2) Preparation of celecoxib crude product
Adding 450ml of methanol into the reaction liquid in the previous step, adding 50.0g (223mmol) of p-hydrazinobenzenesulfonamide hydrochloride, adding concentrated hydrochloric acid (the concentration is 37.5%) to adjust the pH value to 3.3, heating the material liquid to 60 ℃, preserving heat for reaction for 4 hours, adding 500ml of purified water after the reaction is finished, cooling to 20 ℃, preserving heat for 1.5 hours, crystallizing, and filtering. 76.8g of crude celecoxib product is obtained, the purity is 99.6 percent, and the yield is 89.9 percent.
3) Preparation of celecoxib finished product
Adding 40.0g (105mmol) of crude celecoxib into a 1000ml three-necked bottle, adding 250ml of methanol, stirring and heating to 60 ℃ for dissolution, adding 1g of activated carbon for decoloration after the feed liquid is clear, filtering, adding 330ml of purified water into the other three-necked bottle, heating to 40-50 ℃, dropwise adding the decolored feed liquid into water, controlling the temperature of the feed liquid at 43.0 ℃ in the dropwise adding process, cooling to 25.0 ℃ for crystallization, keeping the temperature for 2 hours, and then carrying out suction filtration to obtain 38.5g of celecoxib with the purity of 99.95% and the yield of 96.4%.

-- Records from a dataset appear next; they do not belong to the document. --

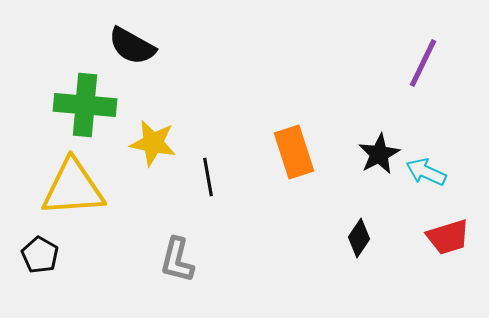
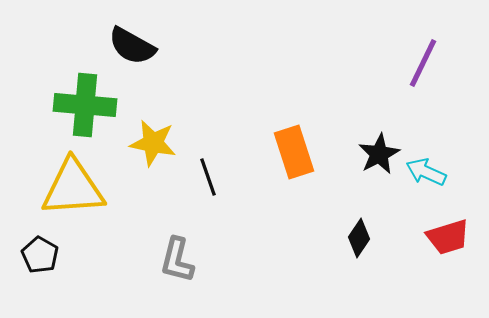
black line: rotated 9 degrees counterclockwise
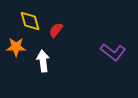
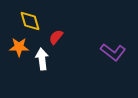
red semicircle: moved 7 px down
orange star: moved 3 px right
white arrow: moved 1 px left, 2 px up
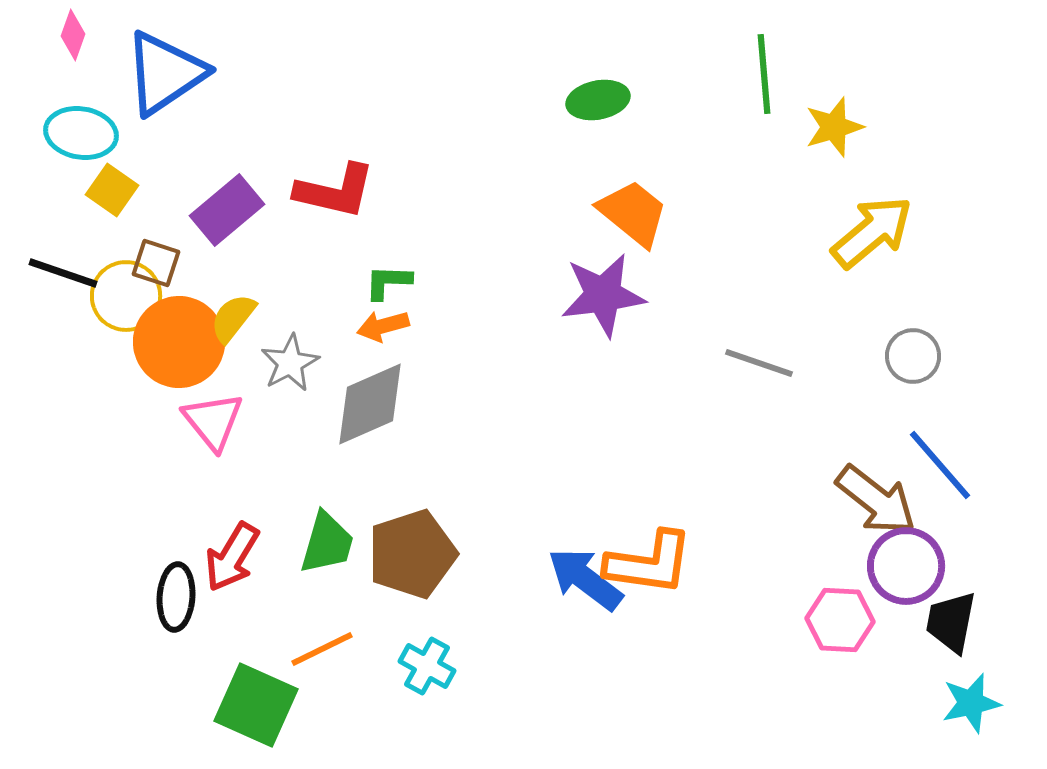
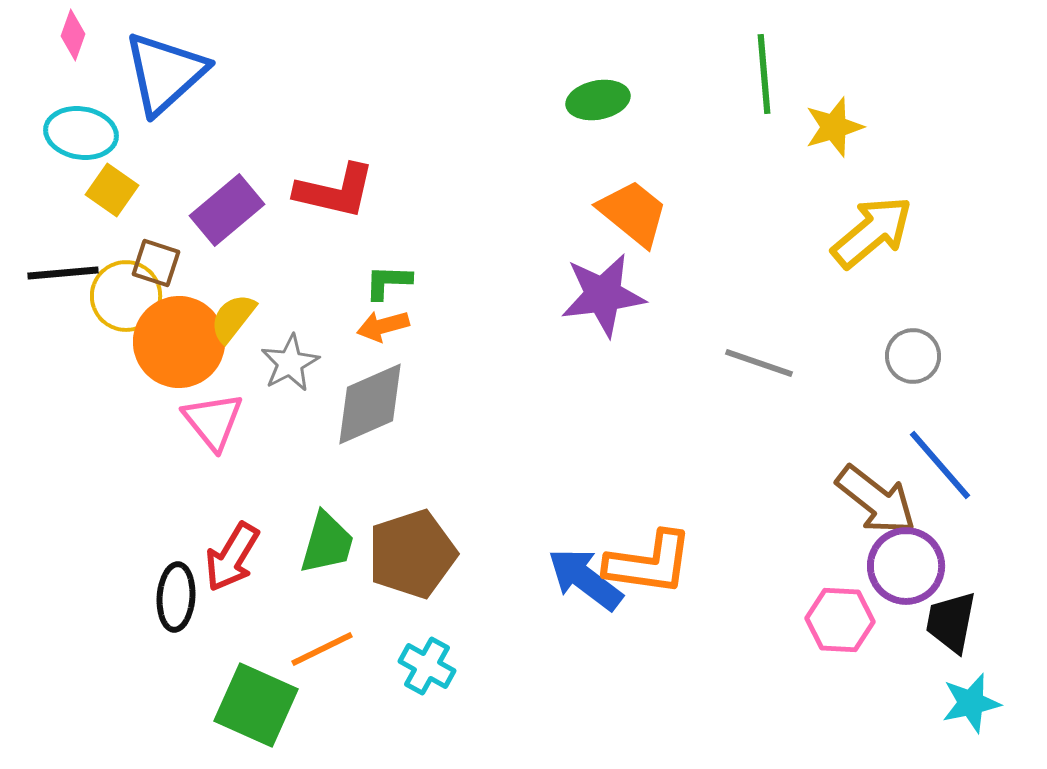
blue triangle: rotated 8 degrees counterclockwise
black line: rotated 24 degrees counterclockwise
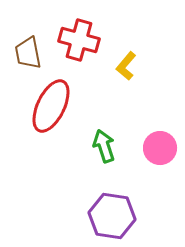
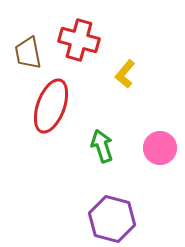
yellow L-shape: moved 1 px left, 8 px down
red ellipse: rotated 6 degrees counterclockwise
green arrow: moved 2 px left
purple hexagon: moved 3 px down; rotated 6 degrees clockwise
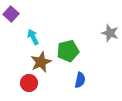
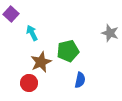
cyan arrow: moved 1 px left, 4 px up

The overall yield was 86.6%.
Example 3
1) Preparation of intermediate I
340ml (286mmol) of ethyl trifluoroacetate and 26.7ml (400mmol) of ethylenediamine are added into a 1000ml three-neck flask, the mixture is stirred for 5 to 10 minutes, then 30ml (224mmol) of p-methylacetophenone is added, the temperature is raised to 60 ℃ for reaction for 2.5 hours, and then the TLC point plate detects that the p-methylacetophenone completely reacts to obtain an intermediate DO.
2) Preparation of celecoxib crude product
Adding 500ml of isopropanol into the reaction liquid in the previous step, adding 49g (21.9mmol) of p-hydrazino benzene sulfonamide hydrochloride, adding concentrated sulfuric acid (98%) to adjust the pH value to 3.4, heating the feed liquid to 65 ℃, preserving heat for reaction for 3.5 hours, adding 550ml of purified water after the reaction is finished, cooling to 20 ℃, preserving heat for 1.5 hours, crystallizing, and filtering. 75.5g of crude celecoxib with the purity of 99.5 percent and the yield of 88.4 percent is obtained.

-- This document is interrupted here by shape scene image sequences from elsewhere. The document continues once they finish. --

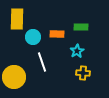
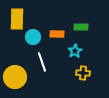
cyan star: moved 2 px left
yellow circle: moved 1 px right
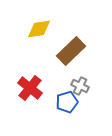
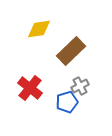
gray cross: rotated 36 degrees clockwise
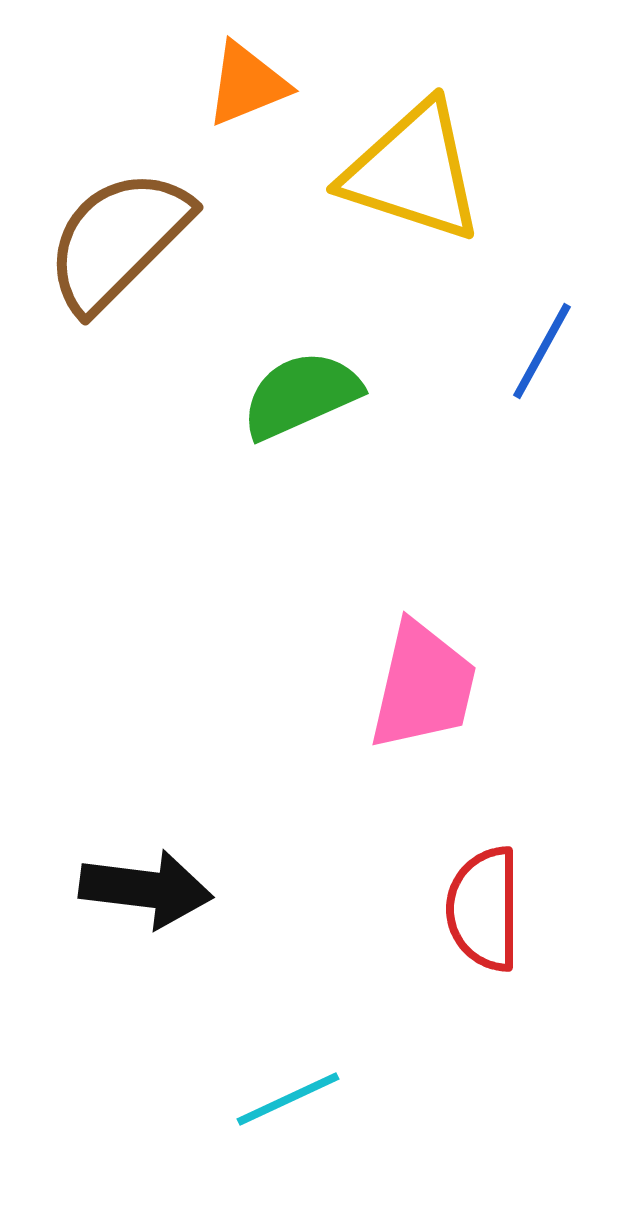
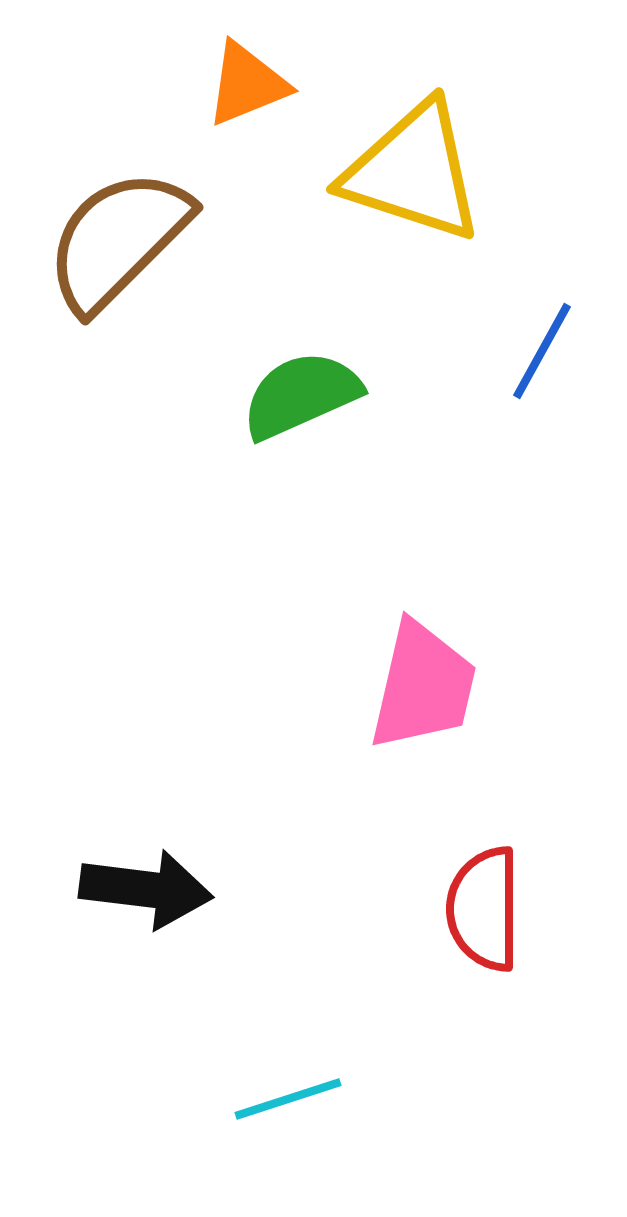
cyan line: rotated 7 degrees clockwise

3) Preparation of celecoxib finished product
Adding 40.0g (105mmol) of crude celecoxib into a 1000ml three-necked bottle, adding 250ml of methanol, stirring and heating to 60 ℃ for dissolution, adding 1g of activated carbon for decoloration after the feed liquid is clear, filtering, adding 300ml of purified water into the other three-necked bottle, heating to 40-50 ℃, dropwise adding the decolored feed liquid into water, controlling the temperature of the feed liquid at 45.6 ℃ in the dropwise adding process, cooling to 25.6 ℃ for crystallization, keeping the temperature for 1.5 hours, and then carrying out suction filtration to obtain 38.7g of celecoxib with the purity of 99.97% and the yield of 96.8%.

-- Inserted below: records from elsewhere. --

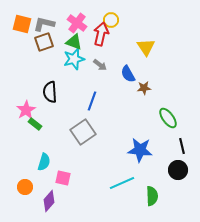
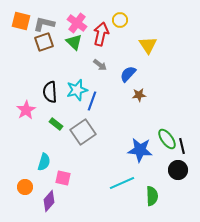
yellow circle: moved 9 px right
orange square: moved 1 px left, 3 px up
green triangle: rotated 24 degrees clockwise
yellow triangle: moved 2 px right, 2 px up
cyan star: moved 3 px right, 31 px down
blue semicircle: rotated 72 degrees clockwise
brown star: moved 5 px left, 7 px down
green ellipse: moved 1 px left, 21 px down
green rectangle: moved 21 px right
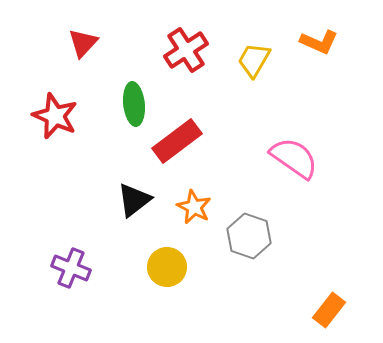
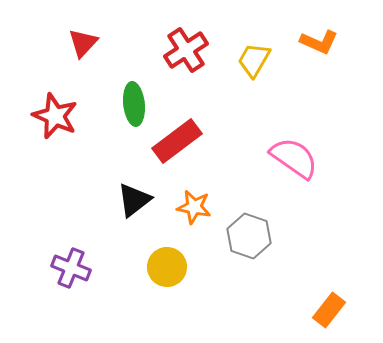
orange star: rotated 16 degrees counterclockwise
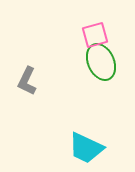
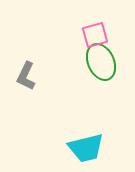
gray L-shape: moved 1 px left, 5 px up
cyan trapezoid: rotated 39 degrees counterclockwise
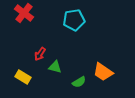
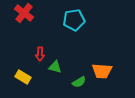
red arrow: rotated 32 degrees counterclockwise
orange trapezoid: moved 1 px left, 1 px up; rotated 30 degrees counterclockwise
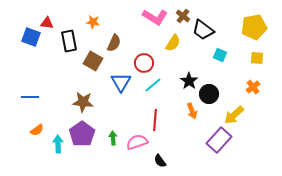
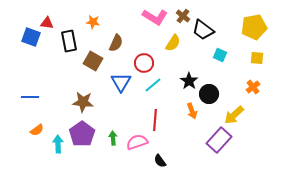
brown semicircle: moved 2 px right
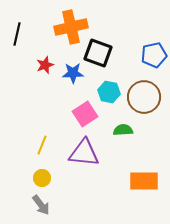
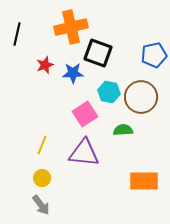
brown circle: moved 3 px left
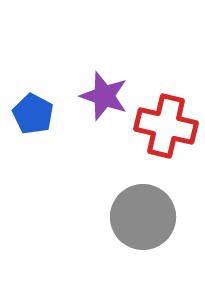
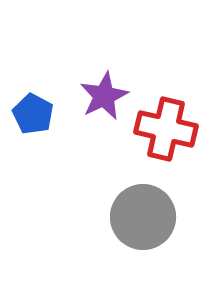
purple star: rotated 27 degrees clockwise
red cross: moved 3 px down
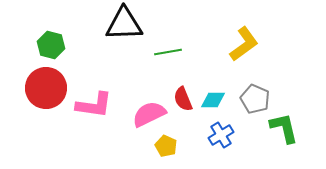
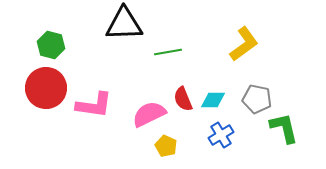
gray pentagon: moved 2 px right; rotated 12 degrees counterclockwise
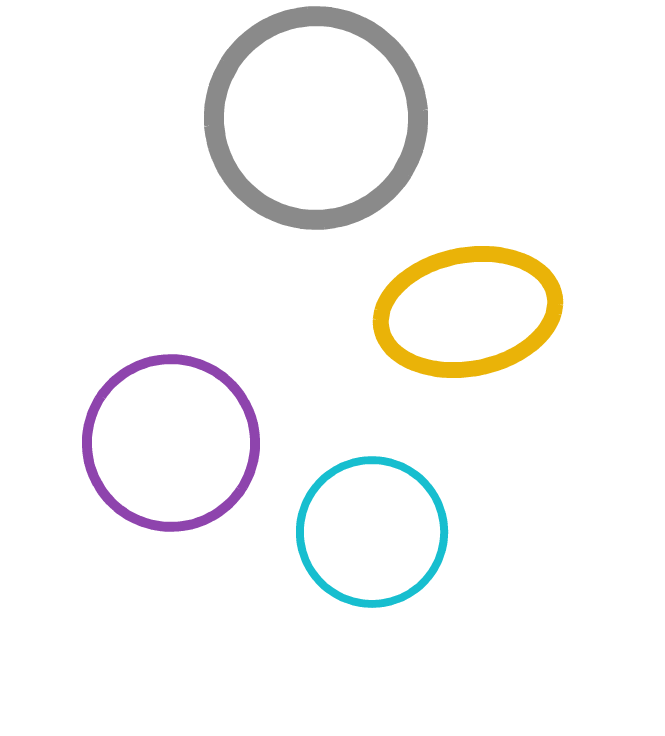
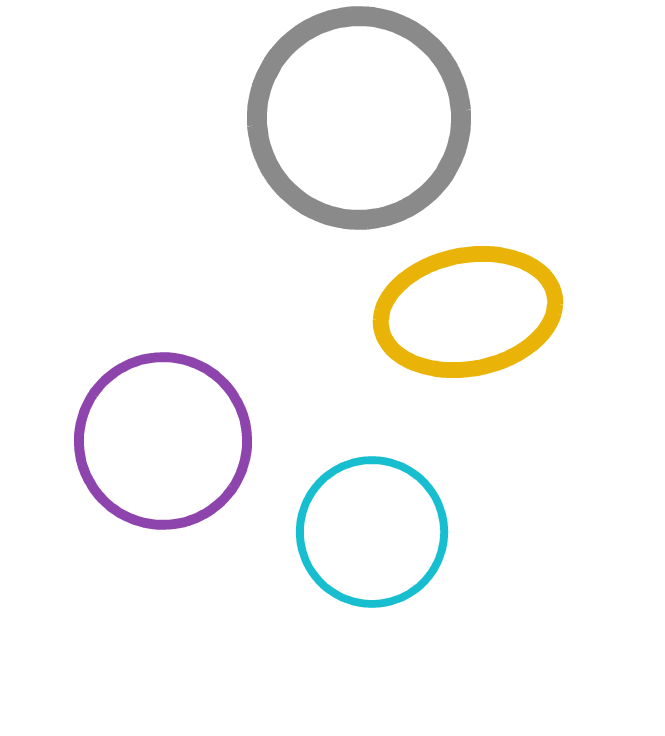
gray circle: moved 43 px right
purple circle: moved 8 px left, 2 px up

The overall yield was 85.5%.
The above examples are intended to illustrate the disclosed embodiments of the invention and are not to be construed as limiting the invention. In addition, various modifications of the methods and compositions set forth herein, as well as variations of the methods and compositions of the present invention, will be apparent to those skilled in the art without departing from the scope and spirit of the invention. While the invention has been specifically described in connection with various specific preferred embodiments thereof, it should be understood that the invention should not be unduly limited to such specific embodiments. Indeed, various modifications of the above-described embodiments which are obvious to those skilled in the art to which the invention pertains are intended to be covered by the scope of the present invention.